Records contained in a dataset
———
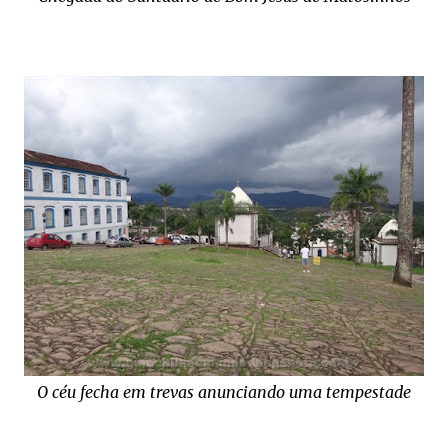
O céu fecha em trevas anunciando uma tempestade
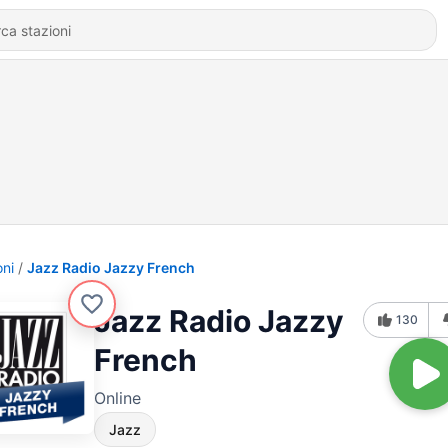
oni
Jazz Radio Jazzy French
Jazz Radio Jazzy
130
French
Online
Jazz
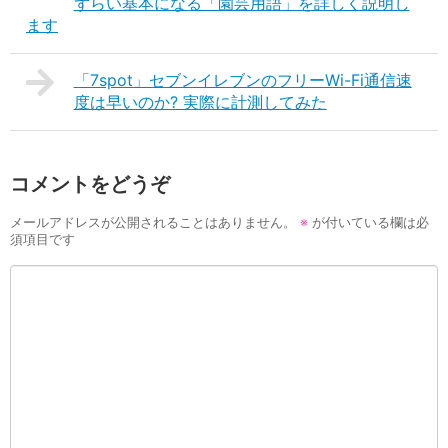
ずらい基本になる「園芸用語」を詳しく説明し
ます
「7spot」セブンイレブンのフリーWi-Fi通信速
度は早いのか? 実際に計測してみた
コメントをどうぞ
メールアドレスが公開されることはありません。
※
が付いている欄は必
須項目です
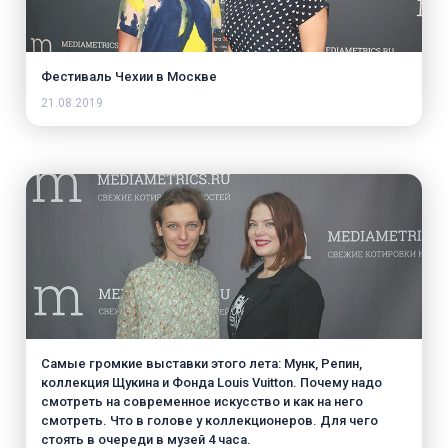
Фестиваль Чехии в Москве
21.08.2019
Самые громкие выставки этого лета: Мунк, Репин,
коллекция Щукина и Фонда Louis Vuitton. Почему надо
смотреть на современное искусство и как на него
смотреть. Что в голове у коллекционеров. Для чего
стоять в очереди в музей 4 часа.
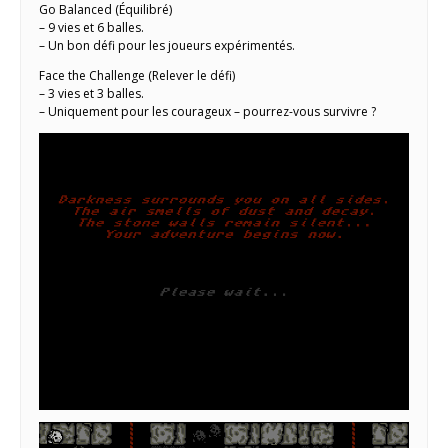
Go Balanced (Équilibré)
– 9 vies et 6 balles.
– Un bon défi pour les joueurs expérimentés.
Face the Challenge (Relever le défi)
– 3 vies et 3 balles.
– Uniquement pour les courageux – pourrez-vous survivre ?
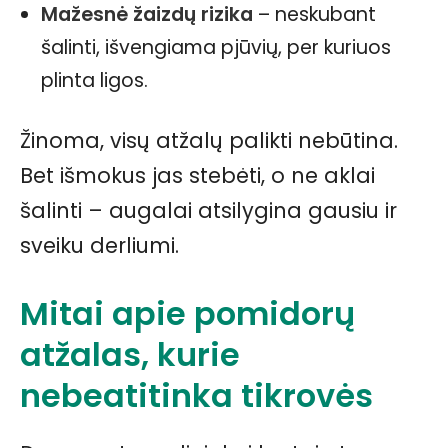
Mažesnė žaizdų rizika
– neskubant
šalinti, išvengiama pjūvių, per kuriuos
plinta ligos.
Žinoma, visų atžalų palikti nebūtina.
Bet išmokus jas stebėti, o ne aklai
šalinti – augalai atsilygina gausiu ir
sveiku derliumi.
Mitai apie pomidorų
atžalas, kurie
nebeatitinka tikrovės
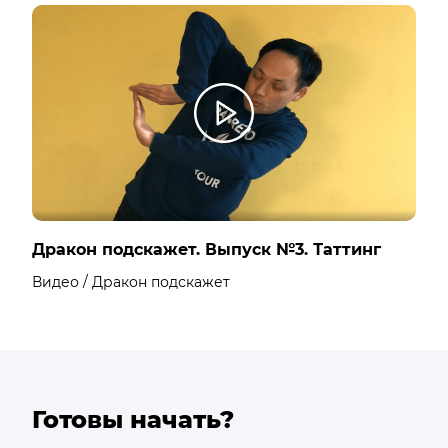
Дракон подскажет. Выпуск №3. Таттинг
Видео / Дракон подскажет
Готовы начать?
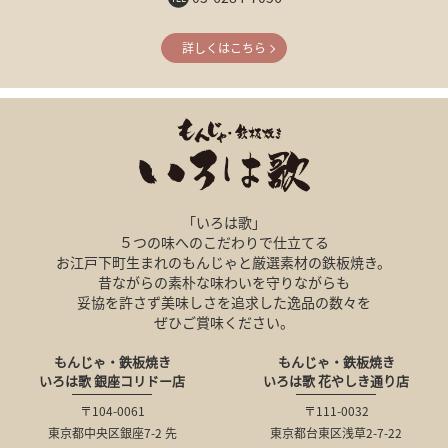
詳しくはこちら
「いろは歌」
５つの味へのこだわりで仕立てる
お江戸下町生まれのもんじゃと厳選素材の鉄板焼き。
昔ながらの素朴な味わいを守りながらも
妥協を許さず美味しさを追求した逸品の数々を
ぜひご賞味ください。
もんじゃ・鉄板焼き
もんじゃ・鉄板焼き
いろは歌 銀座コリドー店
いろは歌 花やしき通り店
〒104-0061
〒111-0032
東京都中央区銀座7-2 先
東京都台東区浅草2-7-22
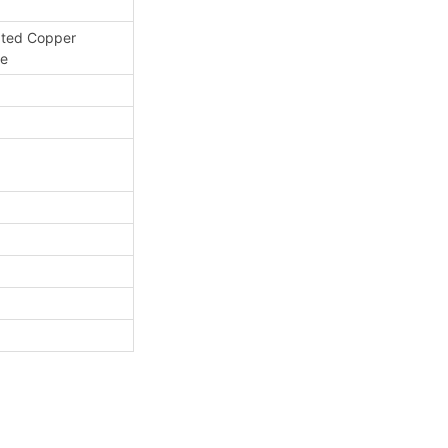
ated Copper
le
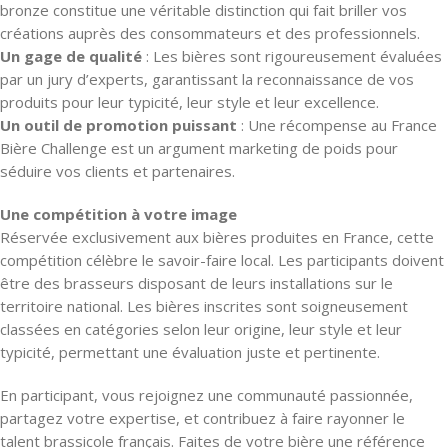
bronze constitue une véritable distinction qui fait briller vos
créations auprès des consommateurs et des professionnels.
Un gage de qualité
: Les bières sont rigoureusement évaluées
par un jury d’experts, garantissant la reconnaissance de vos
produits pour leur typicité, leur style et leur excellence.
Un outil de promotion puissant
: Une récompense au France
Bière Challenge est un argument marketing de poids pour
séduire vos clients et partenaires.
Une compétition à votre image
Réservée exclusivement aux bières produites en France, cette
compétition célèbre le savoir-faire local. Les participants doivent
être des brasseurs disposant de leurs installations sur le
territoire national. Les bières inscrites sont soigneusement
classées en catégories selon leur origine, leur style et leur
typicité, permettant une évaluation juste et pertinente.
En participant, vous rejoignez une communauté passionnée,
partagez votre expertise, et contribuez à faire rayonner le
talent brassicole français. Faites de votre bière une référence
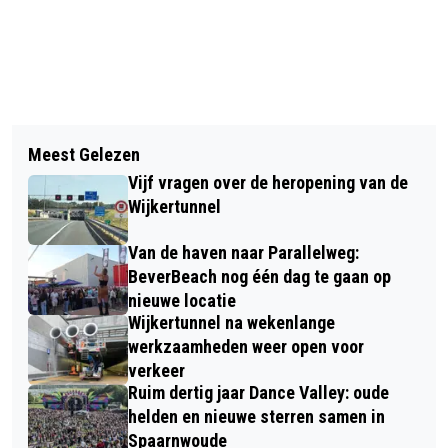
Vorig artikel
Volgend artikel
HERDENKINGSPLECHTIGHEDEN
Meest Gelezen
BEVERWIJK HERDENKT
BEVERWIJK OP ZATERDAG 4 MEI
Vijf vragen over de heropening van de
SLACHTOFFERS RAZZIA 1944 EN
Wijkertunnel
STRIJD IN NEDERLANDS-INDIË
Van de haven naar Parallelweg:
BeverBeach nog één dag te gaan op
nieuwe locatie
Wijkertunnel na wekenlange
werkzaamheden weer open voor
verkeer
Ruim dertig jaar Dance Valley: oude
helden en nieuwe sterren samen in
Spaarnwoude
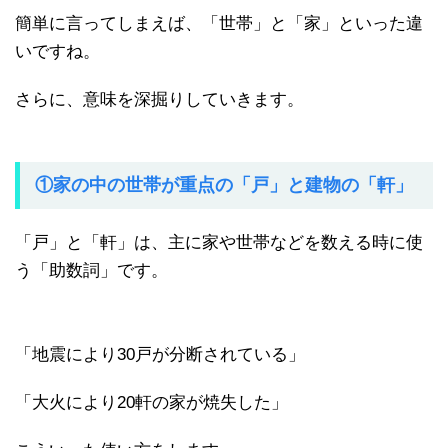
簡単に言ってしまえば、「世帯」と「家」といった違
いですね。
さらに、意味を深掘りしていきます。
①家の中の世帯が重点の「戸」と建物の「軒」
「戸」と「軒」は、主に家や世帯などを数える時に使
う「助数詞」です。
「地震により30戸が分断されている」
「大火により20軒の家が焼失した」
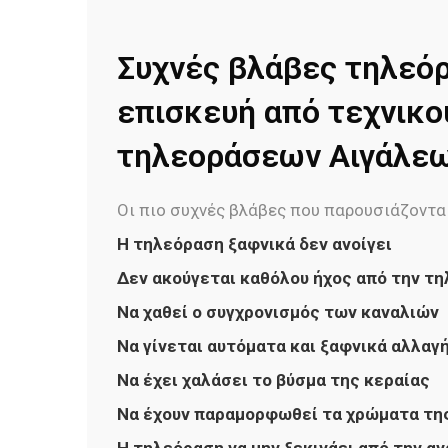
Συχνές βλάβες τηλεό
επισκευή από τεχνικο
τηλεοράσεων Αιγάλε
Οι πιο συχνές βλάβες που παρουσιάζονται
H τηλεόραση ξαφνικά δεν ανοίγει
Δεν ακούγεται καθόλου ήχος από την τ
Να χαθεί ο συγχρονισμός των καναλιών
Να γίνεται αυτόματα και ξαφνικά αλλαγ
Να έχει χαλάσει το βύσμα της κεραίας
Να έχουν παραμορφωθεί τα χρώματα τη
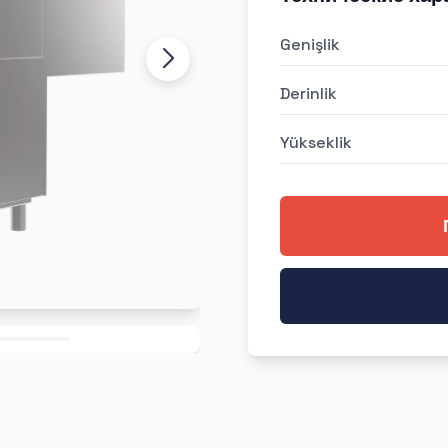
Genişlik
Derinlik
Yükseklik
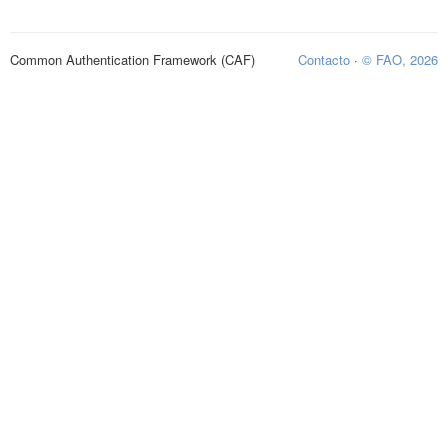
Common Authentication Framework (CAF)
Contacto
·
© FAO, 2026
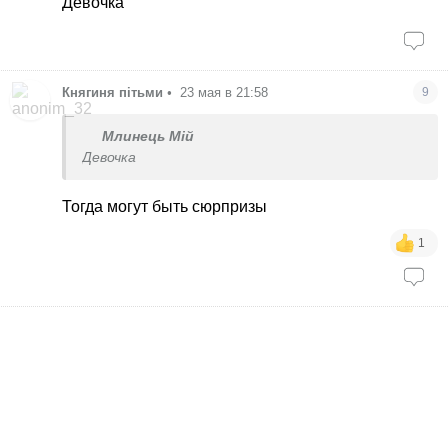
Девочка
Княгиня пітьми
•
23 мая в 21:58
9
Млинець Мій
Девочка
Тогда могут быть сюрпризы
1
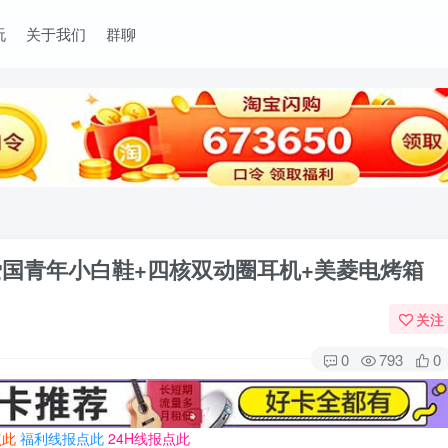
玩
关于我们
群聊
爱国青年小白鞋+四核双动圈耳机+美菱电烤箱
关注
0
793
0
点此
福利线报点此
24H线报点此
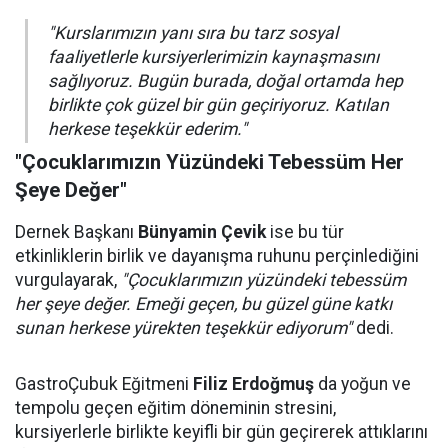
"Kurslarımızın yanı sıra bu tarz sosyal
faaliyetlerle kursiyerlerimizin kaynaşmasını
sağlıyoruz. Bugün burada, doğal ortamda hep
birlikte çok güzel bir gün geçiriyoruz. Katılan
herkese teşekkür ederim."
"Çocuklarımızın Yüzündeki Tebessüm Her
Şeye Değer"
Dernek Başkanı
Bünyamin Çevik
ise bu tür
etkinliklerin birlik ve dayanışma ruhunu perçinlediğini
vurgulayarak,
"Çocuklarımızın yüzündeki tebessüm
her şeye değer. Emeği geçen, bu güzel güne katkı
sunan herkese yürekten teşekkür ediyorum"
dedi.
GastroÇubuk Eğitmeni
Filiz Erdoğmuş
da yoğun ve
tempolu geçen eğitim döneminin stresini,
kursiyerlerle birlikte keyifli bir gün geçirerek attıklarını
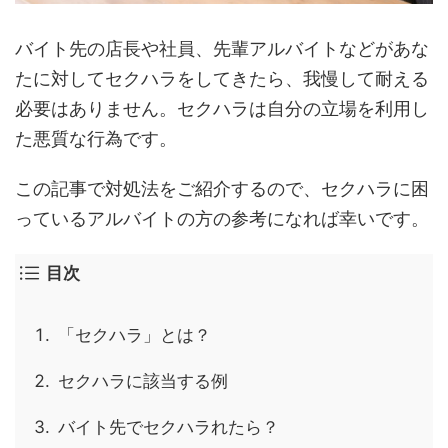
バイト先の店長や社員、先輩アルバイトなどがあな
たに対してセクハラをしてきたら、我慢して耐える
必要はありません。セクハラは自分の立場を利用し
た悪質な行為です。
この記事で対処法をご紹介するので、セクハラに困
っているアルバイトの方の参考になれば幸いです。
目次
「セクハラ」とは？
セクハラに該当する例
バイト先でセクハラれたら？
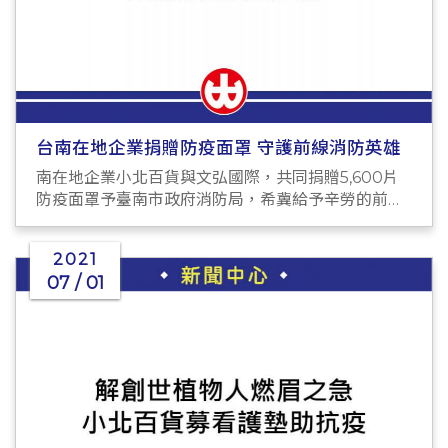
台南在地企業捐贈防疫面罩 守護前線消防英雄
南在地企業小北百貨與文弘國際，共同捐贈5,600片
防疫面罩予臺南市政府消防局，希冀給予辛勞的前線
人員最佳防護
2021
07 / 01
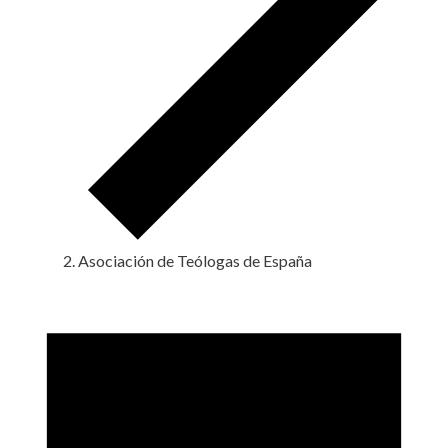
Asociación de Teólogas de España
Eventos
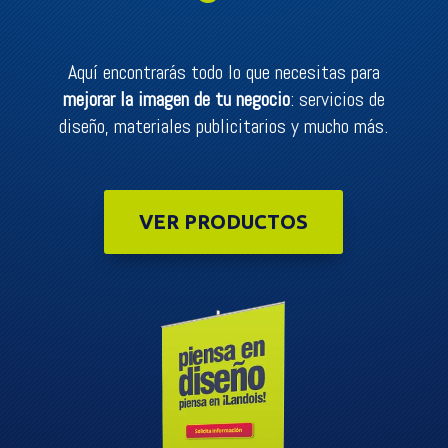
Aquí encontrarás todo lo que necesitas para
mejorar la imagen de tu negocio
: servicios de
diseño, materiales publicitarios y mucho más.
VER PRODUCTOS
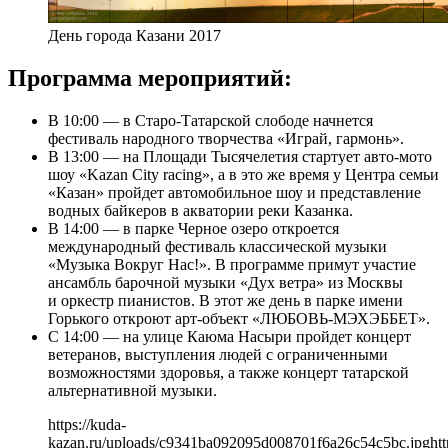
День города Казани 2017
Программа мероприятий:
В 10:00 — в Старо-Татарской слободе начнется
фестиваль народного творчества «Играй, гармонь».
В 13:00 — на Площади Тысячелетия стартует авто-мото
шоу «Kazan City racing», а в это же время у Центра семьи
«Казан» пройдет автомобильное шоу и представление
водных байкеров в акватории реки Казанка.
В 14:00 — в парке Черное озеро откроется
международный фестиваль классической музыки
«Музыка Вокруг Нас!». В программе примут участие
ансамбль барочной музыки «Дух ветра» из Москвы
и оркестр пианистов. В этот же день в парке имени
Горького откроют арт-объект «ЛЮБОВЬ-МЭХЭББЕТ».
С 14:00 — на улице Каюма Насыри пройдет концерт
ветеранов, выступления людей с ограниченными
возможностями здоровья, а также концерт татарской
альтернативной музыки.
https://kuda-
kazan.ru/uploads/c9341ba092095d008701f6a26c54c5bc.jpg
htt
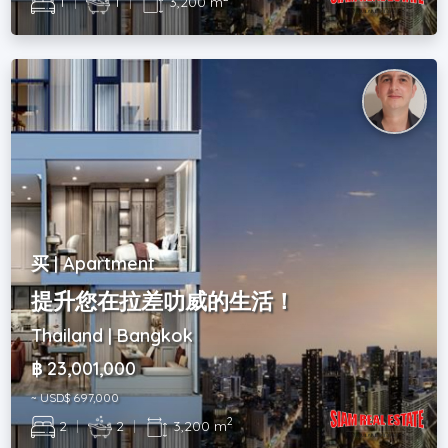
1
|
1
|
3,200 m
买 | Apartment
提升您在拉差叻威的生活！
Thailand | Bangkok
฿ 23,001,000
~ USD$ 697,000
2
2
|
2
|
3,200 m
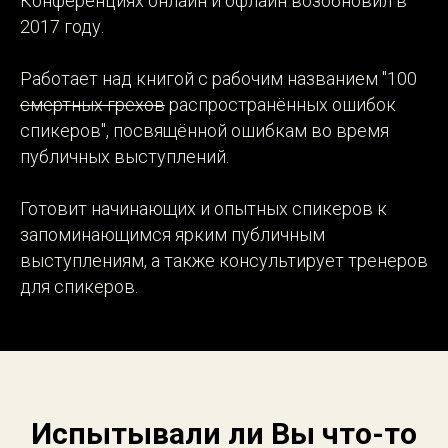
Конференциях онлайн и офлайн возобновил в
2017 году.
Работает над книгой с рабочим названием "100
смертных грехов
распространённых ошибок
спикеров", посвящённой ошибкам во время
публичных выступлений.
Готовит начинающих и опытных спикеров к
запоминающимся ярким публичным
выступлениям, а также консультирует тренеров
для спикеров.
Испытывали ли Вы что-то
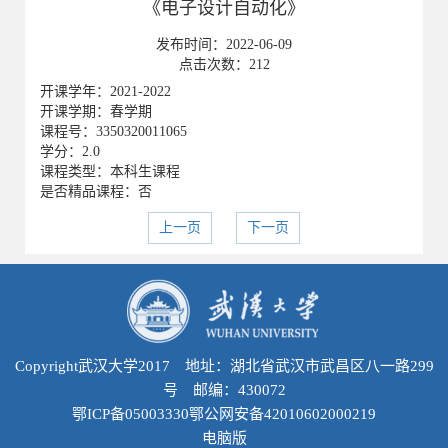
《电子设计自动化》
发布时间：
2022-06-09
点击次数：
212
开课学年：2021-2022
开课学期：春学期
课程号：3350320011065
学分：2.0
课程类型：本科生课程
是否精品课程：否
上一页
下一页
Copyright武汉大学2017 地址：湖北省武汉市武昌区八一路299
号 邮编：430072
鄂ICP备05003330鄂公网安备42010602000219
电脑版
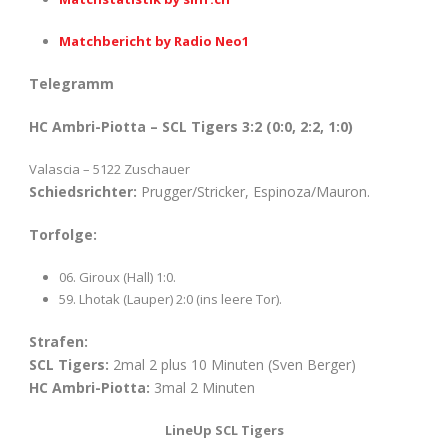
Matchbericht by Radio Neo1
Telegramm
HC Ambri-Piotta – SCL Tigers 3:2 (0:0, 2:2, 1:0)
Valascia – 5122 Zuschauer
Schiedsrichter:
Prugger/Stricker, Espinoza/Mauron.
Torfolge:
06. Giroux (Hall) 1:0.
59. Lhotak (Lauper) 2:0 (ins leere Tor).
Strafen:
SCL Tigers:
2mal 2 plus 10 Minuten (Sven Berger)
HC Ambri-Piotta:
3mal 2 Minuten
LineUp SCL Tigers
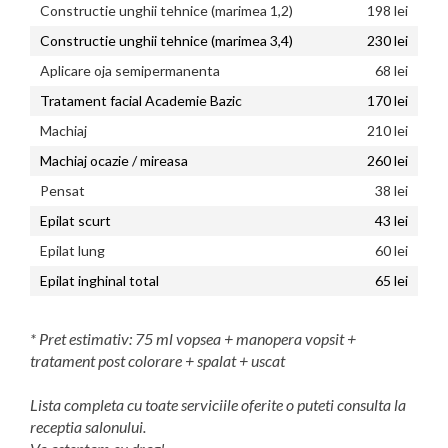
Constructie unghii tehnice (marimea 1,2)
198 lei
Constructie unghii tehnice (marimea 3,4)
230 lei
Aplicare oja semipermanenta
68 lei
Tratament facial Academie Bazic
170 lei
Machiaj
210 lei
Machiaj ocazie / mireasa
260 lei
Pensat
38 lei
Epilat scurt
43 lei
Epilat lung
60 lei
Epilat inghinal total
65 lei
* Pret estimativ: 75 ml vopsea + manopera vopsit +
tratament post colorare + spalat + uscat
Lista completa cu toate serviciile oferite o puteti consulta la
receptia salonului.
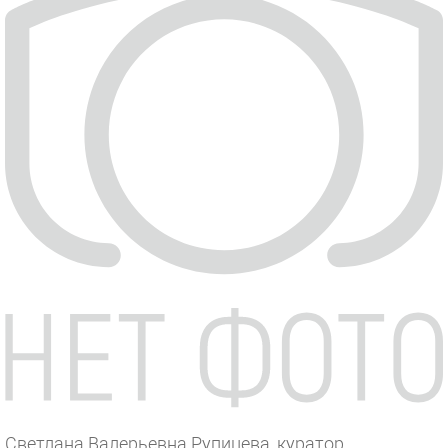
Светлана Валерьевна Рупицева, куратор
———
Would you give again, exactly, the lines in the data above that run from the line containing "Go Balanced (Équilibré)" to the line containing "Wijkertunnel na wekenlange"? Include both ends and no pictures.

_OUTPUT OF THE EXERCISE:_
Go Balanced (Équilibré)
– 9 vies et 6 balles.
– Un bon défi pour les joueurs expérimentés.
Face the Challenge (Relever le défi)
– 3 vies et 3 balles.
– Uniquement pour les courageux – pourrez-vous survivre ?
Mažesnė žaizdų rizika
– neskubant
šalinti, išvengiama pjūvių, per kuriuos
plinta ligos.
Žinoma, visų atžalų palikti nebūtina.
Bet išmokus jas stebėti, o ne aklai
šalinti – augalai atsilygina gausiu ir
sveiku derliumi.
Mitai apie pomidorų
atžalas, kurie
nebeatitinka tikrovės
Дракон подскажет. Выпуск №3. Таттинг
Видео / Дракон подскажет
Готовы начать?
詳しくはこちら
「いろは歌」
５つの味へのこだわりで仕立てる
お江戸下町生まれのもんじゃと厳選素材の鉄板焼き。
昔ながらの素朴な味わいを守りながらも
妥協を許さず美味しさを追求した逸品の数々を
ぜひご賞味ください。
もんじゃ・鉄板焼き
もんじゃ・鉄板焼き
いろは歌 銀座コリドー店
いろは歌 花やしき通り店
〒104-0061
〒111-0032
東京都中央区銀座7-2 先
東京都台東区浅草2-7-22
ated Copper
le
bronze constitue une véritable distinction qui fait briller vos
créations auprès des consommateurs et des professionnels.
Un gage de qualité
: Les bières sont rigoureusement évaluées
par un jury d’experts, garantissant la reconnaissance de vos
produits pour leur typicité, leur style et leur excellence.
Un outil de promotion puissant
: Une récompense au France
Bière Challenge est un argument marketing de poids pour
séduire vos clients et partenaires.
Une compétition à votre image
Réservée exclusivement aux bières produites en France, cette
compétition célèbre le savoir-faire local. Les participants doivent
être des brasseurs disposant de leurs installations sur le
territoire national. Les bières inscrites sont soigneusement
classées en catégories selon leur origine, leur style et leur
typicité, permettant une évaluation juste et pertinente.
En participant, vous rejoignez une communauté passionnée,
partagez votre expertise, et contribuez à faire rayonner le
talent brassicole français. Faites de votre bière une référence
Vorig artikel
Volgend artikel
HERDENKINGSPLECHTIGHEDEN
Meest Gelezen
BEVERWIJK HERDENKT
BEVERWIJK OP ZATERDAG 4 MEI
Vijf vragen over de heropening van de
SLACHTOFFERS RAZZIA 1944 EN
Wijkertunnel
STRIJD IN NEDERLANDS-INDIË
Van de haven naar Parallelweg:
BeverBeach nog één dag te gaan op
nieuwe locatie
Wijkertunnel na wekenlange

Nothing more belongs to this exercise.